§ Assigned task
Restate word for word the material below, starting at the line that contains "is (990, 1278)." and stopping after the last line; skip pictures.

§ Available data
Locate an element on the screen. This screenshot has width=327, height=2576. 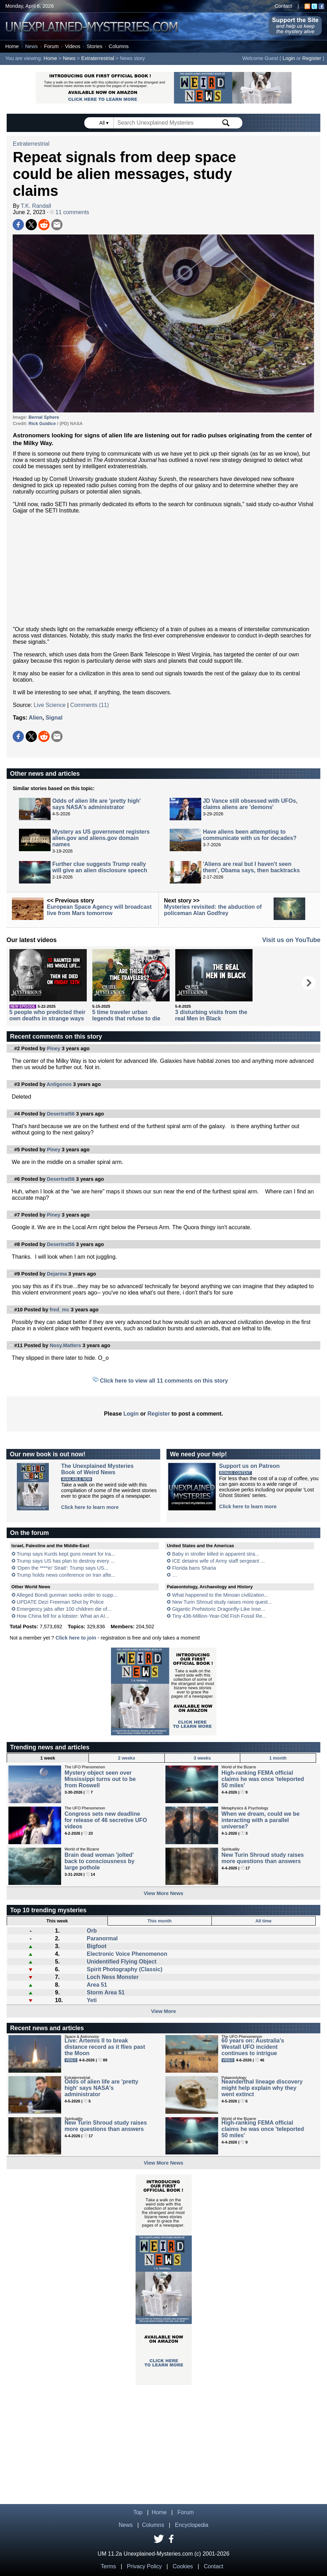
Odds of alien life are 'pretty high' says NASA's administrator is located at coordinates (96, 804).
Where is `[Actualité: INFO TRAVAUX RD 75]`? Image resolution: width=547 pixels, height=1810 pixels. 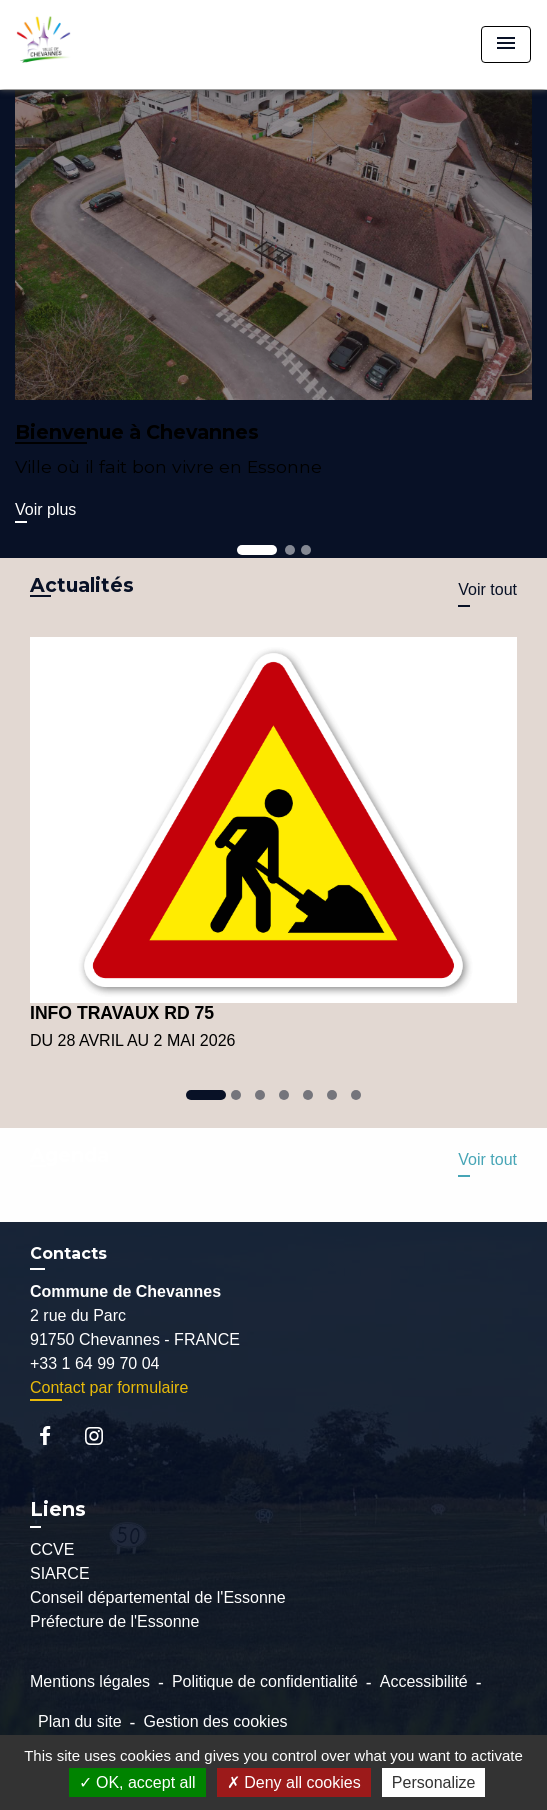 [Actualité: INFO TRAVAUX RD 75] is located at coordinates (273, 845).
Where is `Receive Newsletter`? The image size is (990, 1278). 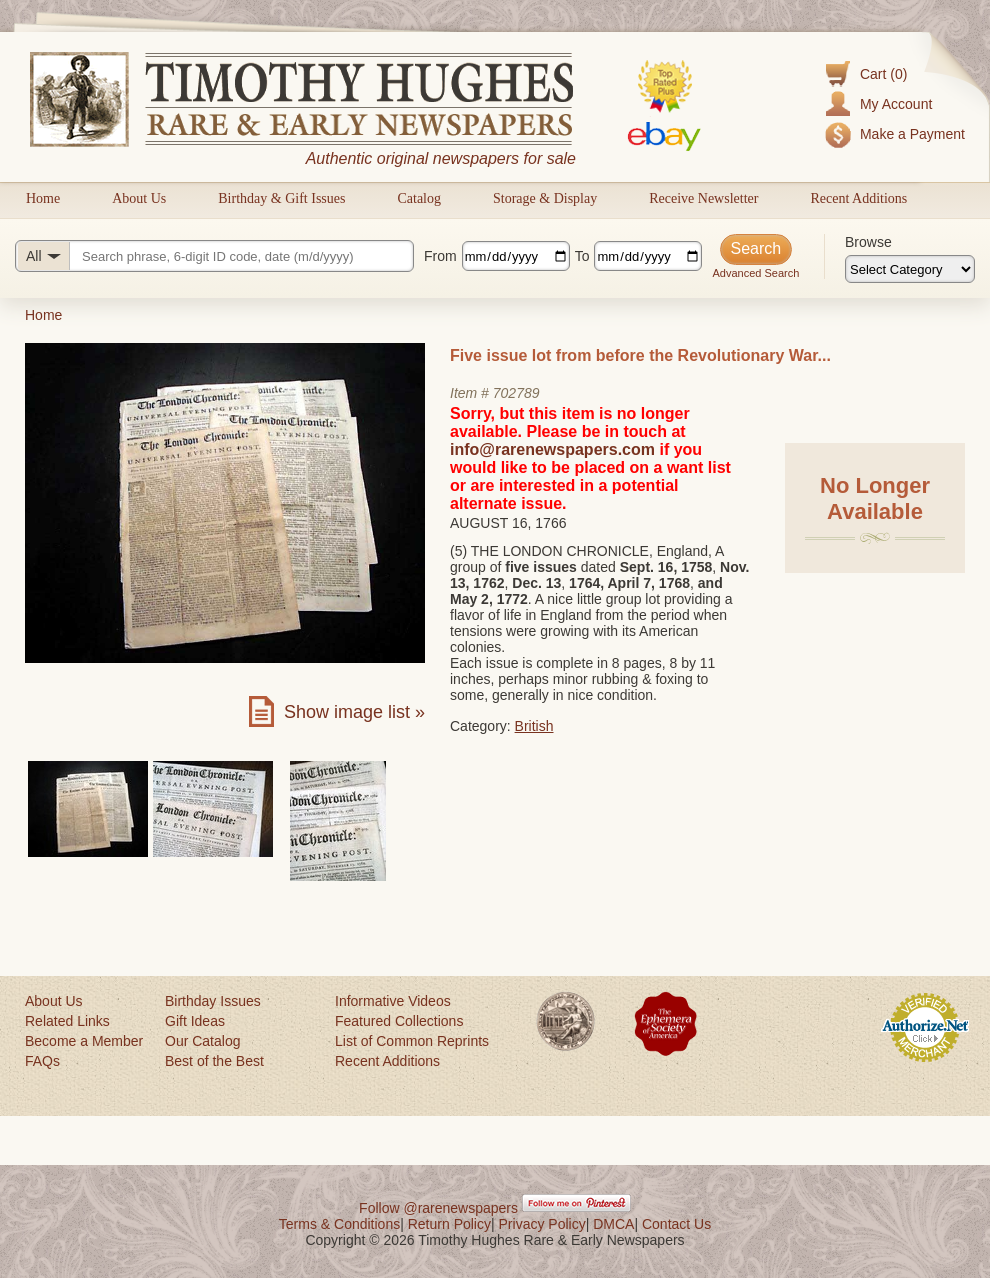
Receive Newsletter is located at coordinates (703, 198).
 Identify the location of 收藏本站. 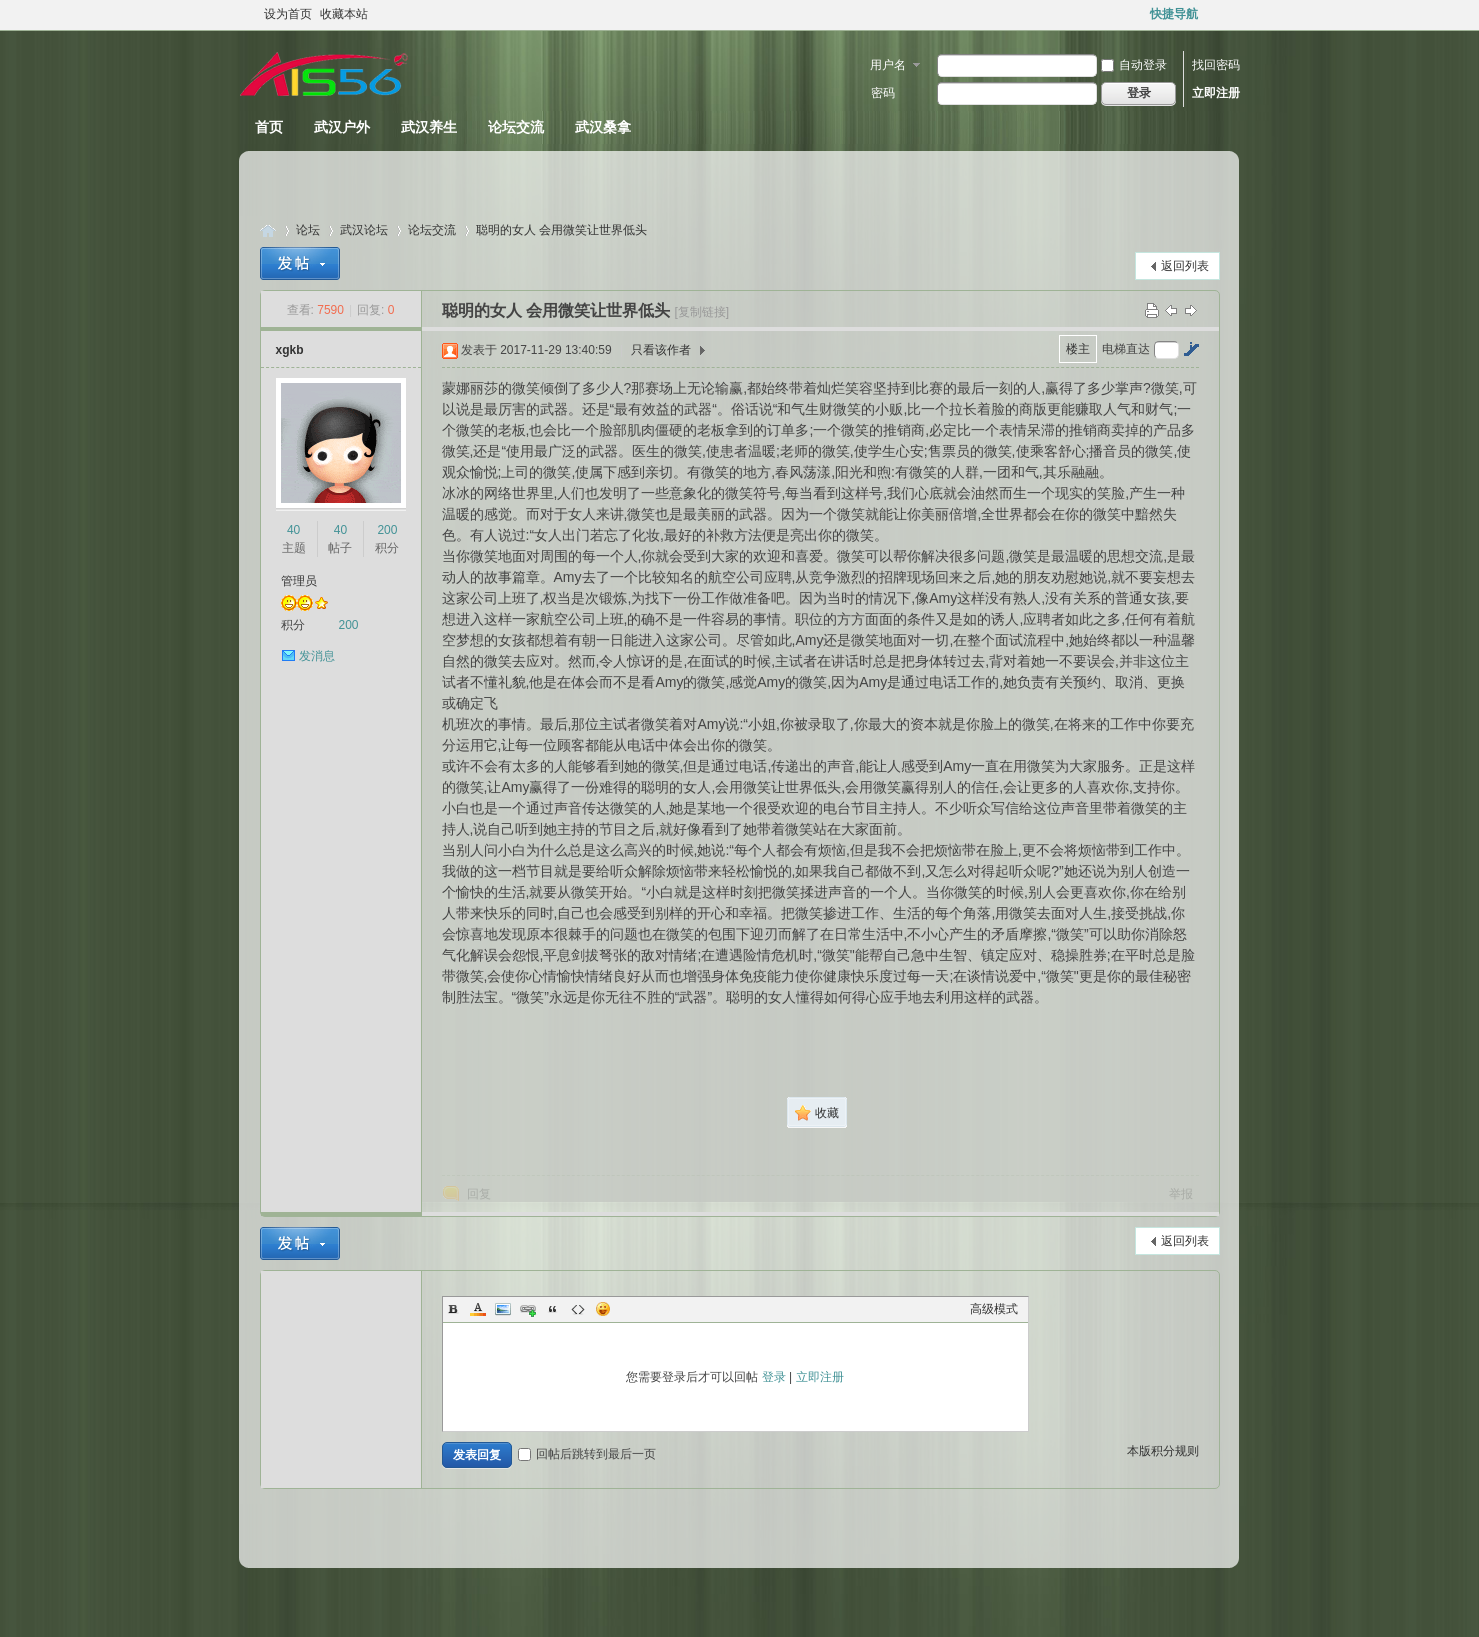
(344, 14).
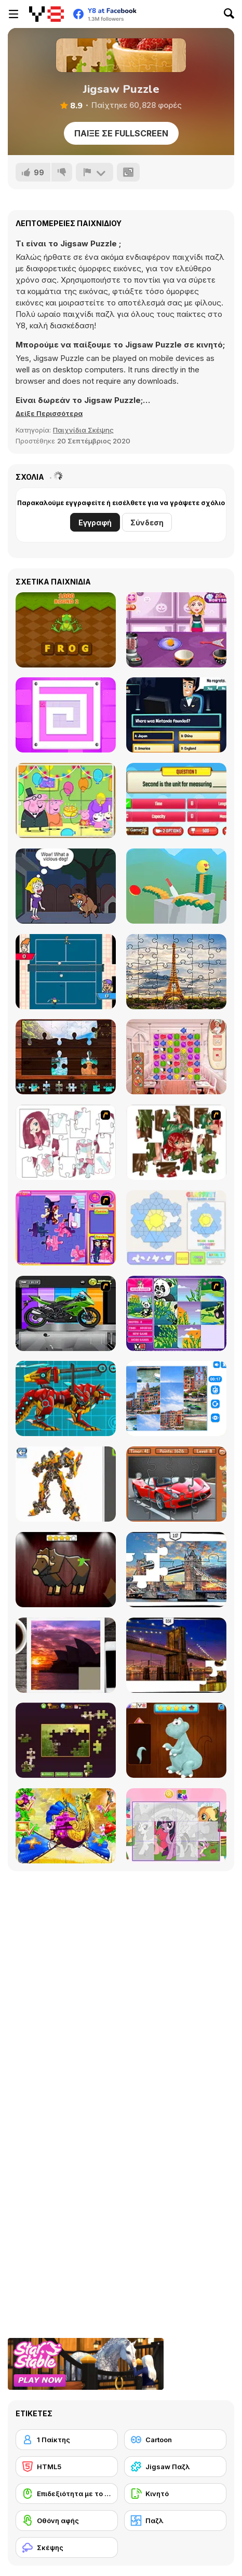 The image size is (242, 2576). What do you see at coordinates (176, 1398) in the screenshot?
I see `[Puzzle Deluxe]` at bounding box center [176, 1398].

§ Reply
Where is `Receive Newsletter`? The image size is (990, 1278). 
Receive Newsletter is located at coordinates (703, 198).
 Identify the location of 收藏本站. 
(344, 14).
 The image size is (242, 2576). What do you see at coordinates (176, 1398) in the screenshot?
I see `[Puzzle Deluxe]` at bounding box center [176, 1398].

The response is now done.